:: Prompt ::
Please return every line of the records below that contains the word "Victoria".

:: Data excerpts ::

=-=-=-=-=

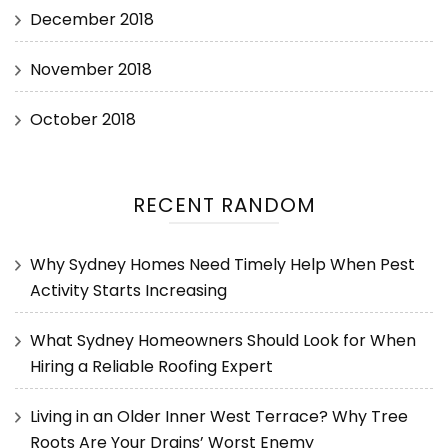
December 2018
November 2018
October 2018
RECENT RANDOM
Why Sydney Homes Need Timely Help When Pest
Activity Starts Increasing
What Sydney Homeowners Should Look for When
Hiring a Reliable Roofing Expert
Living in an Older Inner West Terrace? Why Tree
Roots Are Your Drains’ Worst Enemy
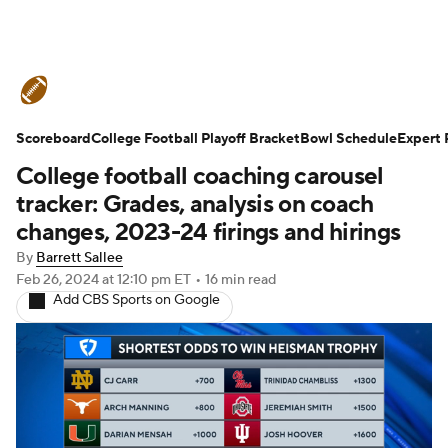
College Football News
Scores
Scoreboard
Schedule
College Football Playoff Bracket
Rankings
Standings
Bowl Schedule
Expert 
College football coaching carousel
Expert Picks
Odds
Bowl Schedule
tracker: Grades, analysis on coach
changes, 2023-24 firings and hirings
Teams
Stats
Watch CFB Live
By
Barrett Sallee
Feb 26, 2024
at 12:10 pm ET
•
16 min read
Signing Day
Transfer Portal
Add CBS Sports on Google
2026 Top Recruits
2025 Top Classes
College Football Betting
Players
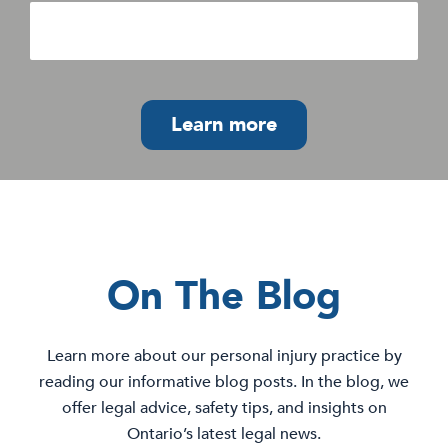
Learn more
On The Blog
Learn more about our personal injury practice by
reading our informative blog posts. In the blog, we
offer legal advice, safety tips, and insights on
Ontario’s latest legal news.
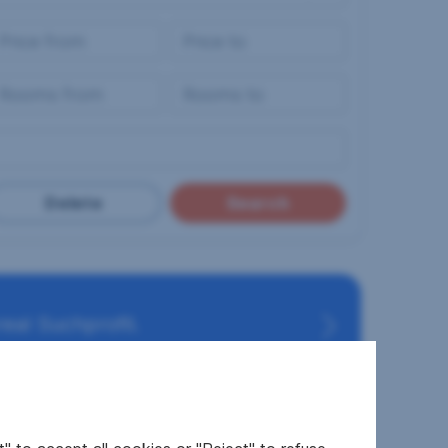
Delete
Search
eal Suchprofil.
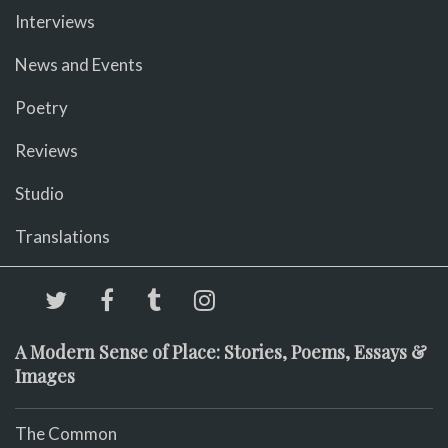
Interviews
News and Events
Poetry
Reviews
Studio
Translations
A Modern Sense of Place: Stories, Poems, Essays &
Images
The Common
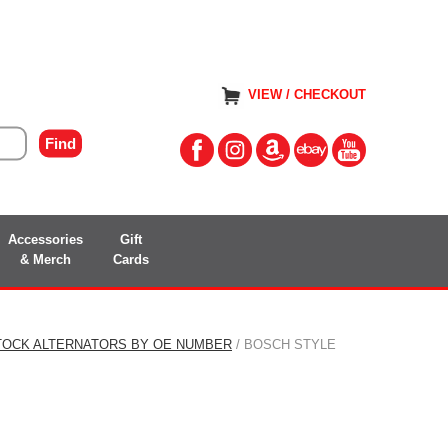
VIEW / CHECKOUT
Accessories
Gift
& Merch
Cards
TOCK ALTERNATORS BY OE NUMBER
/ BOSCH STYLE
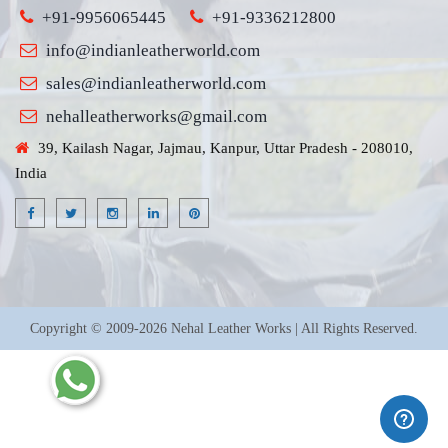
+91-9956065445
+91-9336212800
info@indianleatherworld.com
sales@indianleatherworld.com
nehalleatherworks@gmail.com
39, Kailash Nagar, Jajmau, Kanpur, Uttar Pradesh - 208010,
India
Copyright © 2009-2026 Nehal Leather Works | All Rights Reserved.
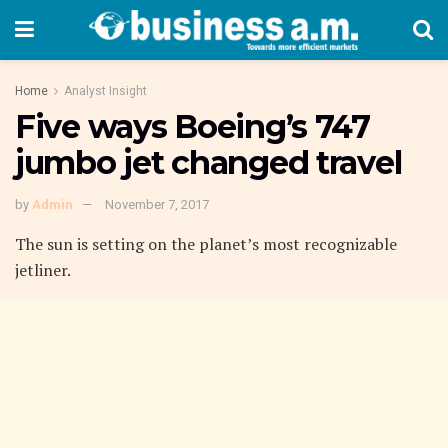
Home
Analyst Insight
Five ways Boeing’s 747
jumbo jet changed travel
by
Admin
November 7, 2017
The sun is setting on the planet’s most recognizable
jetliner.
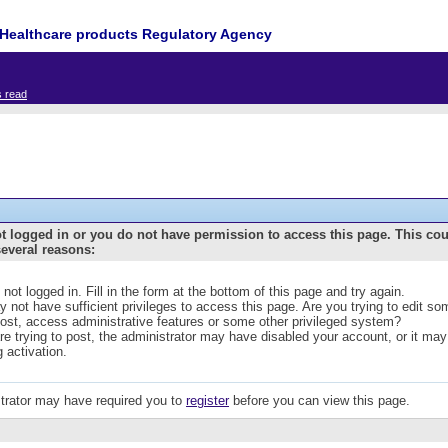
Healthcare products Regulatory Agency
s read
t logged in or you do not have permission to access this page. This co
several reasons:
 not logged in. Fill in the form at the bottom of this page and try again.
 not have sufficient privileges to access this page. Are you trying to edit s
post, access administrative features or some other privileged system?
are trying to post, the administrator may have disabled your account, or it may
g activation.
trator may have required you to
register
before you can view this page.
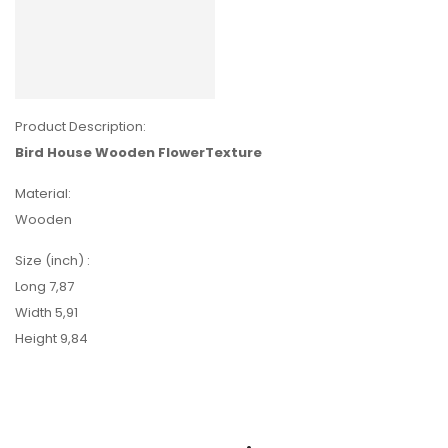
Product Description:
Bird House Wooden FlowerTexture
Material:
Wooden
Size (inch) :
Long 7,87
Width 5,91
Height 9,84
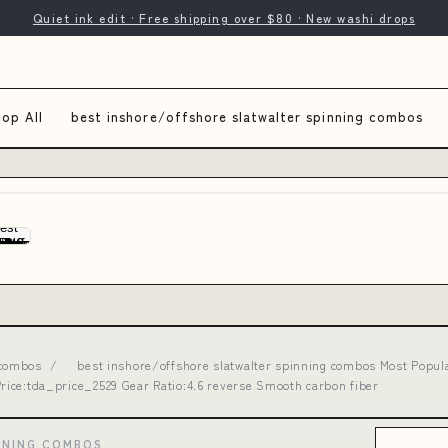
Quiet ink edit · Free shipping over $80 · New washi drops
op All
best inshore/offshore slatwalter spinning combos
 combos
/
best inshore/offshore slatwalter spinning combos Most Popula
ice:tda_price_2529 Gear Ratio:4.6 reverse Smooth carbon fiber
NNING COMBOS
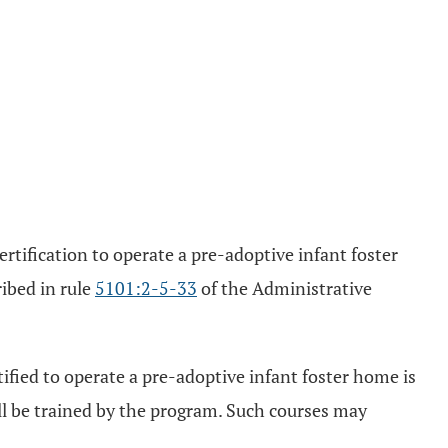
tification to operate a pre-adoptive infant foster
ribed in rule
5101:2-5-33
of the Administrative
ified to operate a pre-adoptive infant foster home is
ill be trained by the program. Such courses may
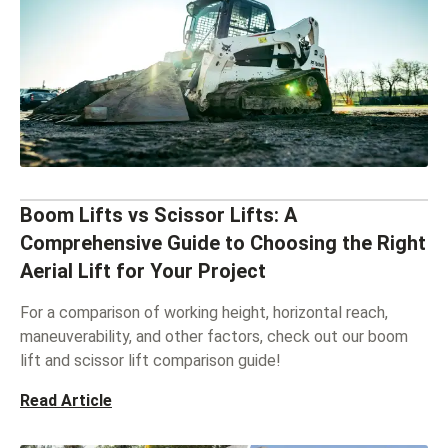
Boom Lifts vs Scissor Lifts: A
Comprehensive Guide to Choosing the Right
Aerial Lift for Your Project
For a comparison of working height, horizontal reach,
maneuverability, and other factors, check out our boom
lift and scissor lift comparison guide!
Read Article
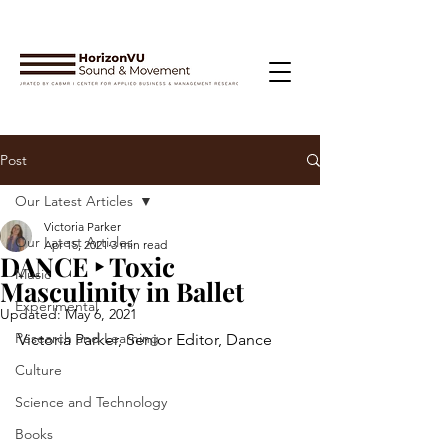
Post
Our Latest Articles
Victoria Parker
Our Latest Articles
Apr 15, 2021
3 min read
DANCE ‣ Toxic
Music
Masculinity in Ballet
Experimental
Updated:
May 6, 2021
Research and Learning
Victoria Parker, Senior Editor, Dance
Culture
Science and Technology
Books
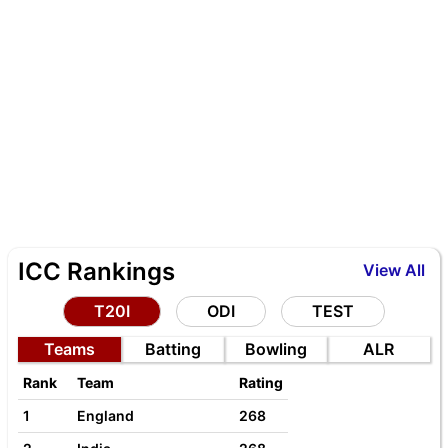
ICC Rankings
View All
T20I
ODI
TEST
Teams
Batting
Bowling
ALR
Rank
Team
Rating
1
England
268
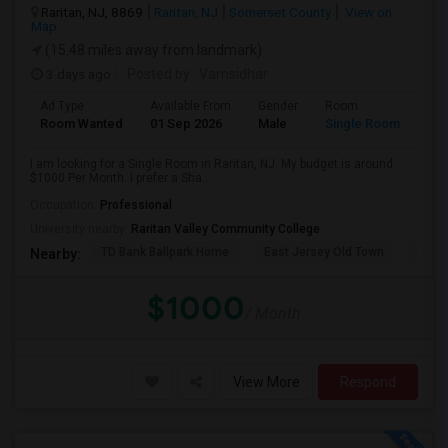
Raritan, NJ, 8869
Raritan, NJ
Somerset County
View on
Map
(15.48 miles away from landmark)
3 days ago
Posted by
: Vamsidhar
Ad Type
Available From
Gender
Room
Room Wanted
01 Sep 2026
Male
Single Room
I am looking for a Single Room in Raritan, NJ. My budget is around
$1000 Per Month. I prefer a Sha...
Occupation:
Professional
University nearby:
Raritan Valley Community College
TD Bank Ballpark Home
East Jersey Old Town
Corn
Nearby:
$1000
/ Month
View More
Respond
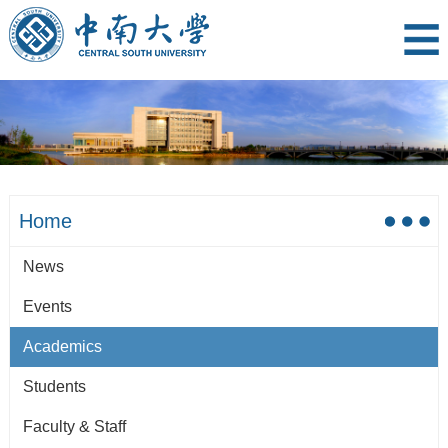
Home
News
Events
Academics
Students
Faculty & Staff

=-=-=-=-=

:: Written solution ::
Victoria Parker
Victoria Parker, Senior Editor, Dance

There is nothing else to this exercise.